Friedrich List

Read this biographical article about Friedrich List. It offers some context for his refinements to Smith's ideas, based on List's wealth of experiences.

List's Main Economic Theories

Disagreements with Adam Smith's Ideas

List had many disagreements with Adam Smith. In the third chapter of The Wealth of Nations, Smith mentioned the actual cause of the division of labor, namely the benefits resulting from the formation of a very large economic unit. From the point of view of net production, he argued the larger the better. List, however, was not convinced by this argument, mainly because he asked the question: What if we suppose the large economic unit contains several separate sovereign states? Smith did not ask this question, which may not have occurred to him. He was a man who felt that the union within Great Britain had been a great blessing. Did he also foresee an eventual union of Europe being brought about by trade?

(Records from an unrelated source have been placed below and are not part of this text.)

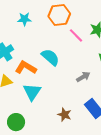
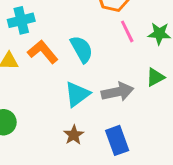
gray arrow: (83, 77) -> (117, 92), size x1.5
cyan triangle: (32, 92) -> (77, 94), moved

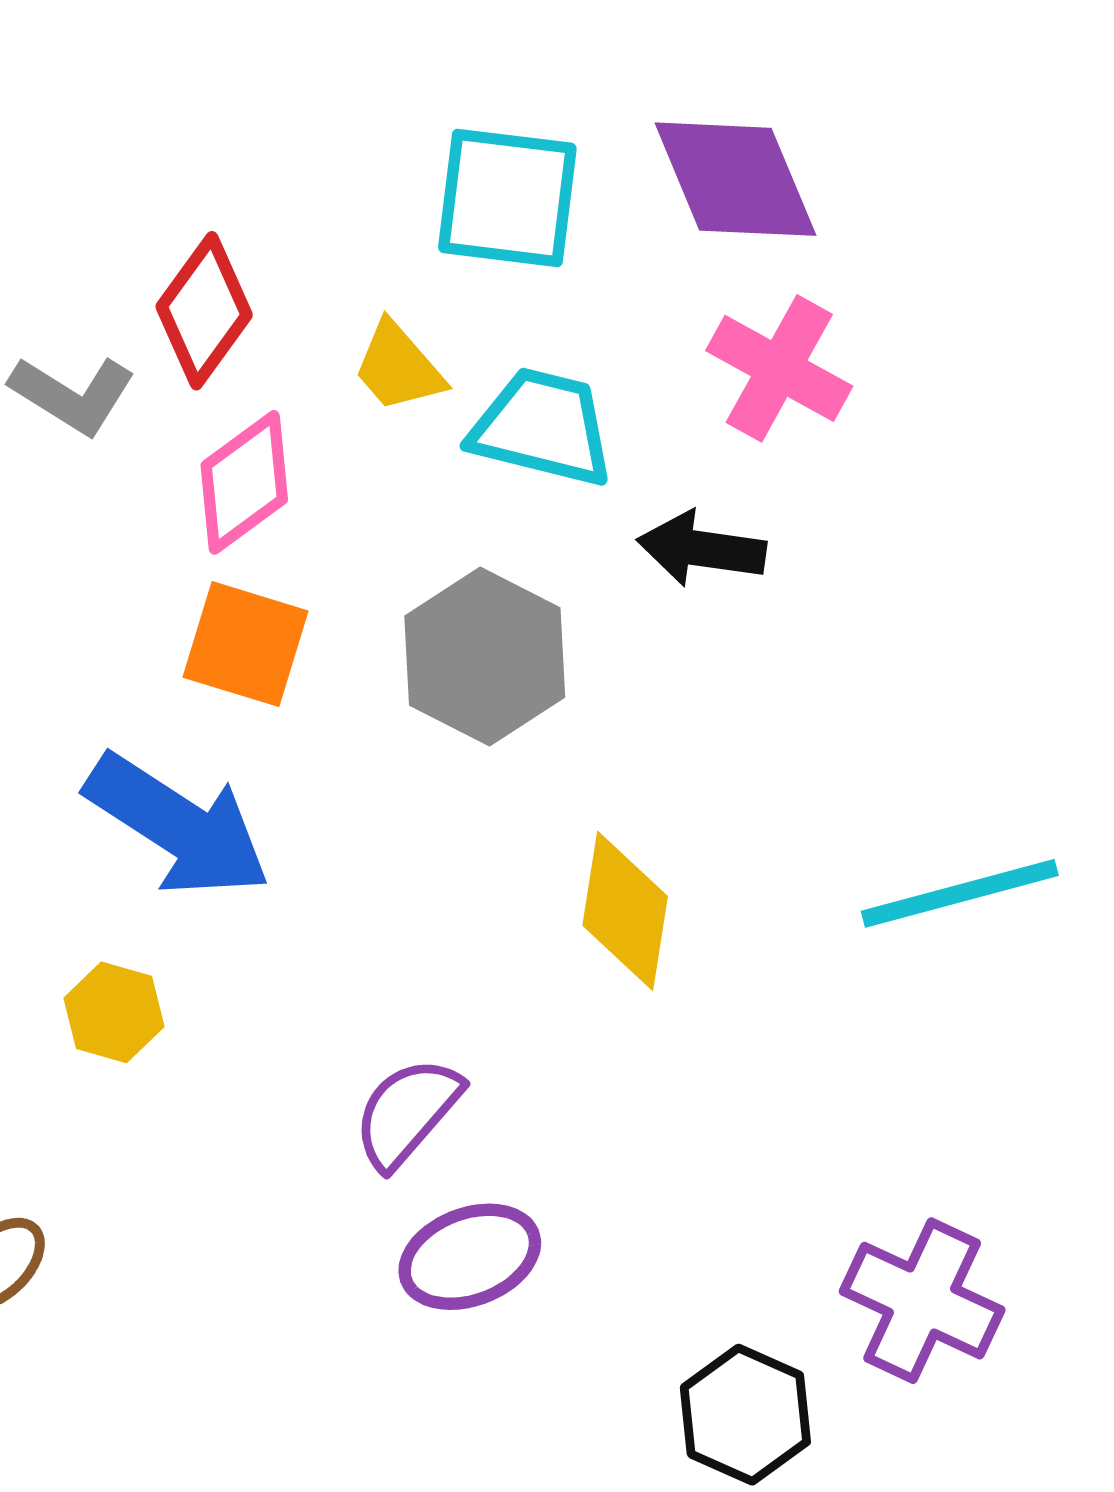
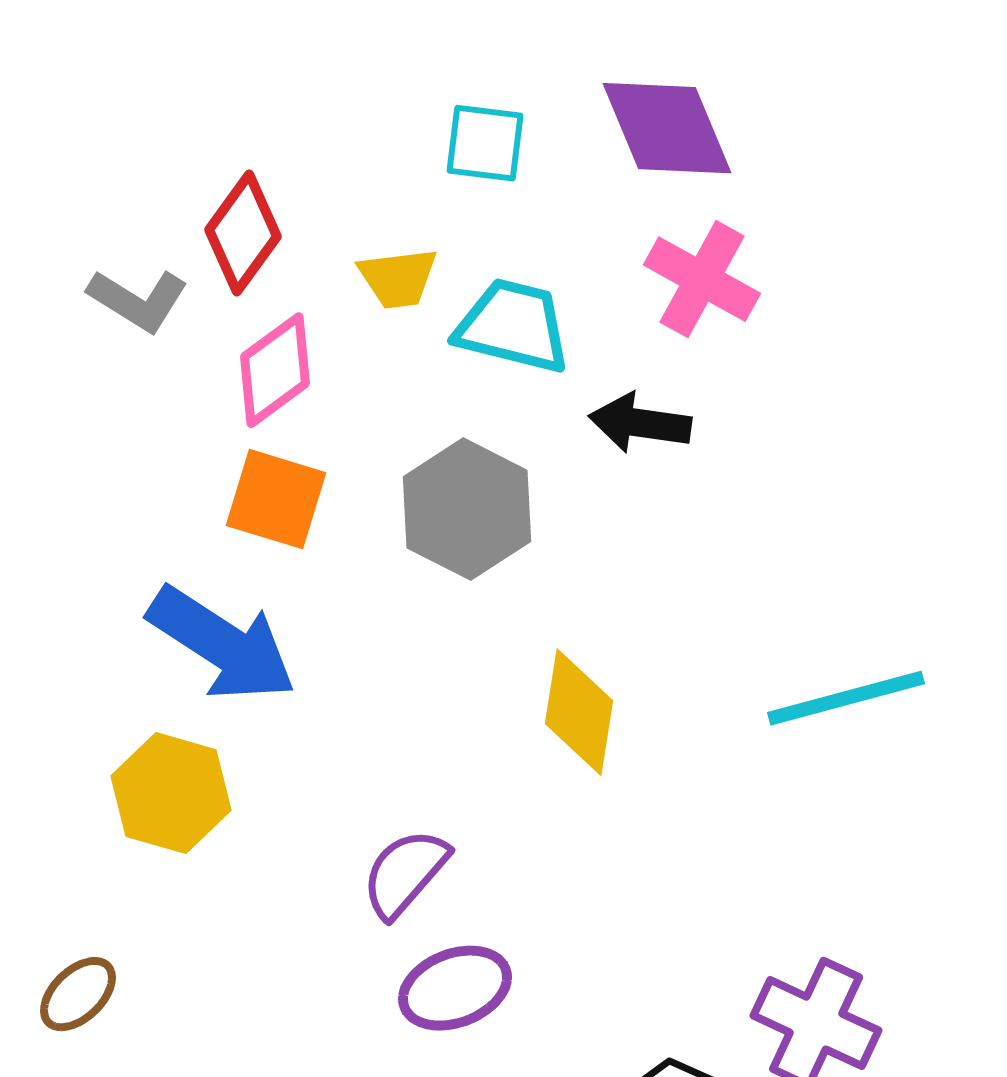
cyan square: (507, 198) -> (485, 143), size x0.7
yellow trapezoid: (398, 367) -> (398, 278), turned -56
yellow hexagon: (114, 1012) -> (171, 793), size x1.5

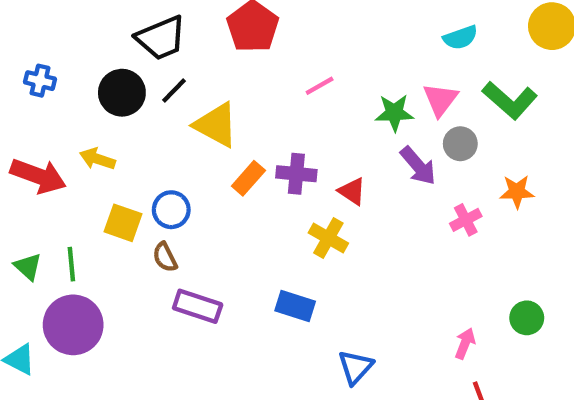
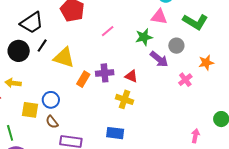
pink triangle: (440, 100) -> (159, 17), moved, turned -48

List correctly noted that Smith drew on systems of thought that were "cosmopolitical," hence seeing national differences as a relic of the Dark Ages that enlightened politics would eventually overcome. But List realized that there would be problems. He also had the advantage of seeing the drastic self-destruction of eighteenth-century Enlightenment in the French Revolution. In the European-wide struggle of the Napoleonic Wars, Britain had backed various reactionary forces rather than let a strong empire emerge in continental Europe.

List's answer was:

The result of a general free trade would not be a universal republic, but, on the contrary, a universal subjection of the less advanced nations to the predominant manufacturing, commercial and naval power, is a conclusion for which the reasons are very strong…… A universal republic ..., i.e. a union of the nations of the earth whereby they recognize the same conditions of right among themselves and renounce self-redress, can only be realized if a large number of nationalities attain to as nearly the same degree as possible of industry and civilization, political cultivation and power... Only with the gradual formation of this union can free trade be developed, only as a result of this union can it confer on all nations the same great advantages which are now experienced by those provinces and states which are politically united... The system of protection, inasmuch as it forms the only means of placing those nations which are far behind in civilization on equal terms with the one predominating nation, appears to be the most efficient means of furthering the final union of nations, and hence also of promoting true freedom of trade.